## [TO DO]
Search for the word "Zdravotnícky" in the entries. Each line that holds it should be copied.

Start of Block

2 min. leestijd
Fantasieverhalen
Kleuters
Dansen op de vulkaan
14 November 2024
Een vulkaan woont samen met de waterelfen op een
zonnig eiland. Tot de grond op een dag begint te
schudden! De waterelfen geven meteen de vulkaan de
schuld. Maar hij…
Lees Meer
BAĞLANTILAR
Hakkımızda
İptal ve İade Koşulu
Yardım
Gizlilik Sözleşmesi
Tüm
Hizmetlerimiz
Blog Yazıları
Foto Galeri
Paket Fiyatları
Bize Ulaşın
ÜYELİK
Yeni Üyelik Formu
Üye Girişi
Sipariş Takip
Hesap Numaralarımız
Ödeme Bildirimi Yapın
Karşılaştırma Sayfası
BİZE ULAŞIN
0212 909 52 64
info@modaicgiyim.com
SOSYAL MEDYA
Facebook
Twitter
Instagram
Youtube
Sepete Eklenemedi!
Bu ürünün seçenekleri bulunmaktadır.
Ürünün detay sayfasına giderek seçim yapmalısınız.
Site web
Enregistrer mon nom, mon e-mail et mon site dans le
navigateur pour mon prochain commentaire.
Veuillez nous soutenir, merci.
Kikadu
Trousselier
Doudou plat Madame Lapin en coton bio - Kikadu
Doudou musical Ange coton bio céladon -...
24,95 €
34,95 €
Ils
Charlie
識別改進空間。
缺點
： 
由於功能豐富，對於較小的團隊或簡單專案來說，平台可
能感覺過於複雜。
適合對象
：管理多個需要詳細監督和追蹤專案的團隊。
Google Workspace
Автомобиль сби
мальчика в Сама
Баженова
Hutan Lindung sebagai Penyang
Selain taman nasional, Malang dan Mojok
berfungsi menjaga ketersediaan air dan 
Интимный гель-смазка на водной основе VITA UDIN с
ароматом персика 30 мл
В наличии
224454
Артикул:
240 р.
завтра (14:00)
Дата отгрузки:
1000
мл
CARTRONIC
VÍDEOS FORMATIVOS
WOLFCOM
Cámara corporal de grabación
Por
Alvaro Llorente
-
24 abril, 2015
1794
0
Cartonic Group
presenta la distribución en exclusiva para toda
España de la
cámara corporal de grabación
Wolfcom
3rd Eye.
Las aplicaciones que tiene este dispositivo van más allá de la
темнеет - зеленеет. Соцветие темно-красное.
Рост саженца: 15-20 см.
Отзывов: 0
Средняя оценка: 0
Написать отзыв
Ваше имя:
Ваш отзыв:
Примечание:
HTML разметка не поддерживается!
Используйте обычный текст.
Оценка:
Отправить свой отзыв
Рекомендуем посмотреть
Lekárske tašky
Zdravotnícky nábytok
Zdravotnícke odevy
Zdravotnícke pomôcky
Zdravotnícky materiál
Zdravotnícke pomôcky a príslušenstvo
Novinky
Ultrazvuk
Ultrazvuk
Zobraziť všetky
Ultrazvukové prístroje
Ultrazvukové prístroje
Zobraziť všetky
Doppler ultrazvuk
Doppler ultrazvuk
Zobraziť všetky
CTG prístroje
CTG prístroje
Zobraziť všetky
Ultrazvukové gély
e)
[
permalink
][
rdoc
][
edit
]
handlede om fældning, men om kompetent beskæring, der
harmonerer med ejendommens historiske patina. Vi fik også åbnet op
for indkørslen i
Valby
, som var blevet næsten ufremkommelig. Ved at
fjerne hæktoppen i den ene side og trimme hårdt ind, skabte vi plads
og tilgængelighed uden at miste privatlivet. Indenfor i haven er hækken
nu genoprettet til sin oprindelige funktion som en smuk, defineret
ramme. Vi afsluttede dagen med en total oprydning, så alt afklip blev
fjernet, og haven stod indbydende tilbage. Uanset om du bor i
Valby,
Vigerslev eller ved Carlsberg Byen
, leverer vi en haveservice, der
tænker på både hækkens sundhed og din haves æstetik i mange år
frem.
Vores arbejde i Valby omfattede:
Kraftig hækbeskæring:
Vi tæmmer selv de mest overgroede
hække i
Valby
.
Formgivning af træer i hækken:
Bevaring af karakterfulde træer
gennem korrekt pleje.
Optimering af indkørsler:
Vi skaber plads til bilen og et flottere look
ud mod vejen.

End of Block

## [SOLUTION TO THIS PROBLEM]
Zdravotnícky nábytok
Zdravotnícky materiál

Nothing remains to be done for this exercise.